- What is being asked:
Exact copies of the records below are needed, free of pictures.

- Source data:
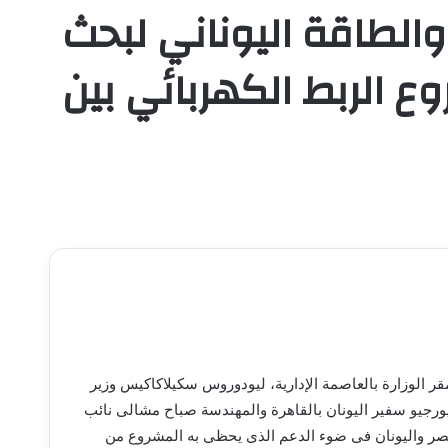
 والطاقة اليوناني لبحث
 الربط الكهربائي بين
ر الوزارة بالعاصمة الإدارية، ليودوروس سكيلاكاكيس وزير
اجيورجيو سفير اليونان بالقاهرة والمهندسة صباح مشالى نائب
مصر واليونان فى ضوء الدعم الذى يحظى به المشروع من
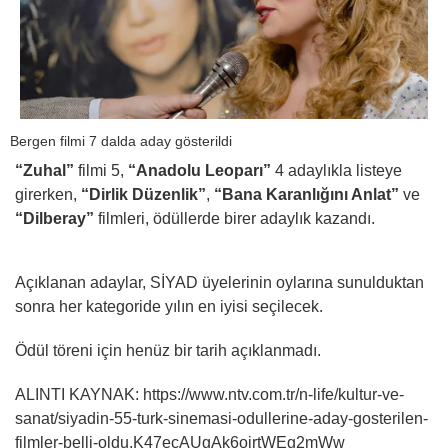
Bergen filmi 7 dalda aday gösterildi
“Zuhal”
filmi 5,
“Anadolu Leoparı”
4 adaylıkla listeye
girerken,
“Dirlik Düzenlik”
,
“Bana Karanlığını Anlat”
ve
“Dilberay”
filmleri, ödüllerde birer adaylık kazandı.
Açıklanan adaylar, SİYAD üyelerinin oylarına sunulduktan
sonra her kategoride yılın en iyisi seçilecek.
Ödül töreni için henüz bir tarih açıklanmadı.
ALINTI KAYNAK: https://www.ntv.com.tr/n-life/kultur-ve-
sanat/siyadin-55-turk-sinemasi-odullerine-aday-gosterilen-
filmler-belli-oldu,K47ecAUgAk6oirtWEg2mWw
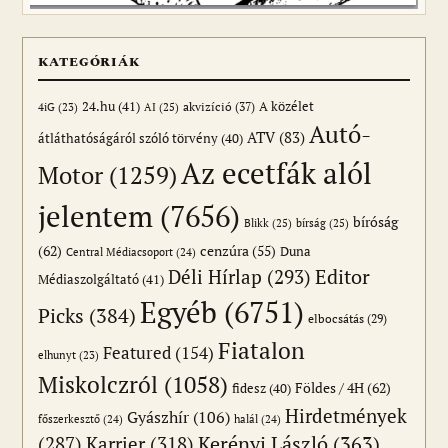
KATEGÓRIÁK
24.hu
(41)
akvizíció
(37)
A közélet
AI
(25)
4iG
(23)
Autó-
ATV
(83)
átláthatóságáról szóló törvény
(40)
Az ecetfák alól
Motor
(1259)
jelentem
(7656)
bíróság
Blikk
(25)
bírság
(25)
(62)
cenzúra
(55)
Duna
Central Médiacsoport
(24)
Editor
Déli Hírlap
(293)
Médiaszolgáltató
(41)
Egyéb
(6751)
Picks
(384)
elbocsátás
(29)
Fiatalon
Featured
(154)
elhunyt
(23)
Miskolczról
(1058)
Földes / 4H
(62)
fidesz
(40)
Hirdetmények
Gyászhír
(106)
főszerkesztő
(24)
halál
(24)
(287)
Karrier
(318)
Kerényi László
(363)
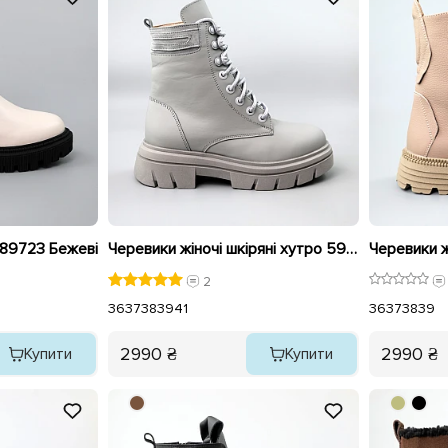
 589723 Бежеві
Черевики жіночі шкіряні хутро 591153 Сірі
2
36
37
38
39
41
36
37
38
39
2990 ₴
2990 ₴
Купити
Купити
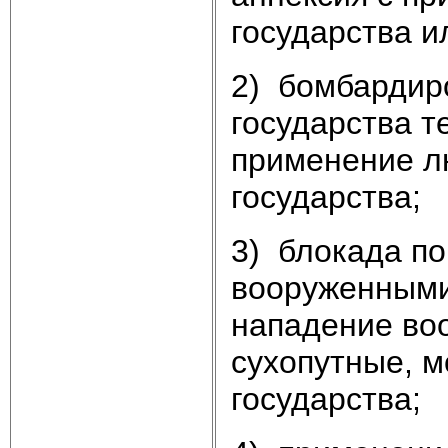
государства и
2) бомбардир
государства т
применение лю
государства;
3) блокада по
вооруженными 
нападение во
сухопутные, м
государства;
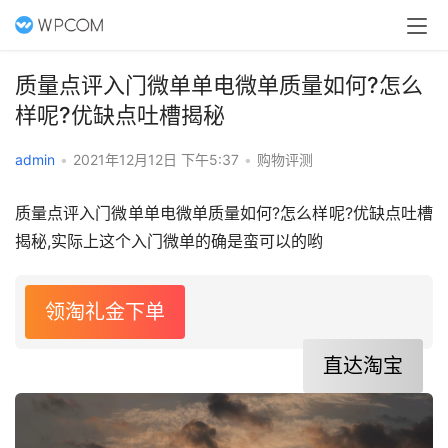
质量点评入门微单单电微单质量如何?怎么
样呢?优缺点吐槽揭秘
admin
•
2021年12月12日 下午5:37
•
购物评测
质量点评入门微单单电微单质量如何?怎么样呢?优缺点吐槽
揭秘,实际上这个入门微单的确是蛮可以的哟
领淘礼金下单
直达淘宝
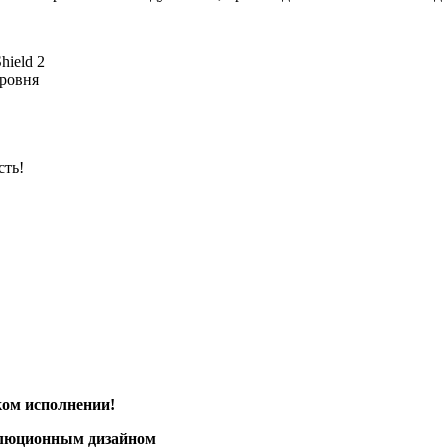
hield 2
уровня
сть!
ком исполнении!
олюционным дизайном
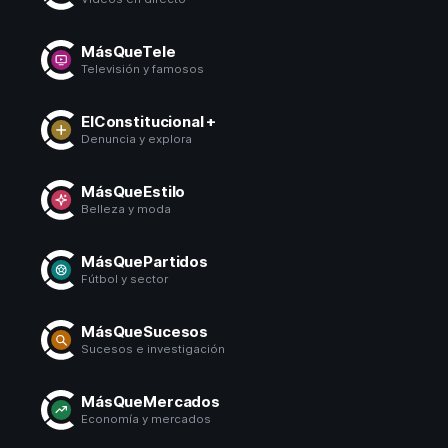
MásQueTele
Televisión y famosos
ElConstitucional +
Denuncia y explora
MásQueEstilo
Belleza y moda
MásQuePartidos
Fútbol y sector
MásQueSucesos
Sucesos e investigación
MásQueMercados
Economía y mercados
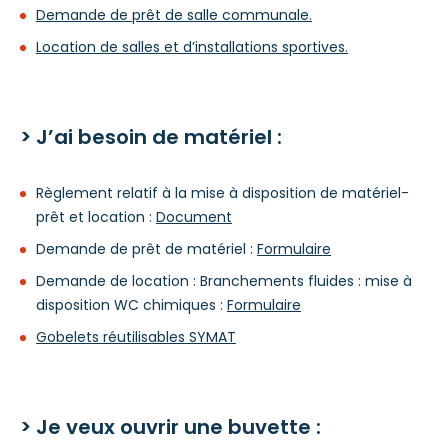
Demande de prêt de salle communale.
Location de salles et d’installations sportives.
> J’ai besoin de matériel :
Règlement relatif à la mise à disposition de matériel-
prêt et location :
Document
Demande de prêt de matériel :
Formulaire
Demande de location : Branchements fluides : mise à
disposition WC chimiques :
Formulaire
Gobelets réutilisables SYMAT
> Je veux ouvrir une buvette :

- Answer:
 والطاقة اليوناني لبحث
 الربط الكهربائي بين
ر الوزارة بالعاصمة الإدارية، ليودوروس سكيلاكاكيس وزير
اجيورجيو سفير اليونان بالقاهرة والمهندسة صباح مشالى نائب
مصر واليونان فى ضوء الدعم الذى يحظى به المشروع من
Bergen filmi 7 dalda aday gösterildi
“Zuhal”
filmi 5,
“Anadolu Leoparı”
4 adaylıkla listeye
girerken,
“Dirlik Düzenlik”
,
“Bana Karanlığını Anlat”
ve
“Dilberay”
filmleri, ödüllerde birer adaylık kazandı.
Açıklanan adaylar, SİYAD üyelerinin oylarına sunulduktan
sonra her kategoride yılın en iyisi seçilecek.
Ödül töreni için henüz bir tarih açıklanmadı.
ALINTI KAYNAK: https://www.ntv.com.tr/n-life/kultur-ve-
sanat/siyadin-55-turk-sinemasi-odullerine-aday-gosterilen-
filmler-belli-oldu,K47ecAUgAk6oirtWEg2mWw
KATEGÓRIÁK
24.hu
(41)
akvizíció
(37)
A közélet
AI
(25)
4iG
(23)
Autó-
ATV
(83)
átláthatóságáról szóló törvény
(40)
Az ecetfák alól
Motor
(1259)
jelentem
(7656)
bíróság
Blikk
(25)
bírság
(25)
(62)
cenzúra
(55)
Duna
Central Médiacsoport
(24)
Editor
Déli Hírlap
(293)
Médiaszolgáltató
(41)
Egyéb
(6751)
Picks
(384)
elbocsátás
(29)
Fiatalon
Featured
(154)
elhunyt
(23)
Miskolczról
(1058)
Földes / 4H
(62)
fidesz
(40)
Hirdetmények
Gyászhír
(106)
főszerkesztő
(24)
halál
(24)
(287)
Karrier
(318)
Kerényi László
(363)
 589723 Бежеві
Черевики жіночі шкіряні хутро 591153 Сірі
2
36
37
38
39
41
36
37
38
39
2990 ₴
2990 ₴
Купити
Купити
государства и
2) бомбардир
государства т
применение лю
государства;
3) блокада по
вооруженными 
нападение во
сухопутные, м
государства;
质量点评入门微单单电微单质量如何?怎么
样呢?优缺点吐槽揭秘
admin
•
2021年12月12日 下午5:37
•
购物评测
质量点评入门微单单电微单质量如何?怎么样呢?优缺点吐槽
揭秘,实际上这个入门微单的确是蛮可以的哟
领淘礼金下单
直达淘宝
hield 2
уровня
сть!
ком исполнении!
олюционным дизайном
MásQueTele
Televisión y famosos
ElConstitucional +
Denuncia y explora
MásQueEstilo
Belleza y moda
MásQuePartidos
Fútbol y sector
MásQueSucesos
Sucesos e investigación
MásQueMercados
Economía y mercados
Demande de prêt de salle communale.
Location de salles et d’installations sportives.
> J’ai besoin de matériel :
Règlement relatif à la mise à disposition de matériel-
prêt et location :
Document
Demande de prêt de matériel :
Formulaire
Demande de location : Branchements fluides : mise à
disposition WC chimiques :
Formulaire
Gobelets réutilisables SYMAT
> Je veux ouvrir une buvette :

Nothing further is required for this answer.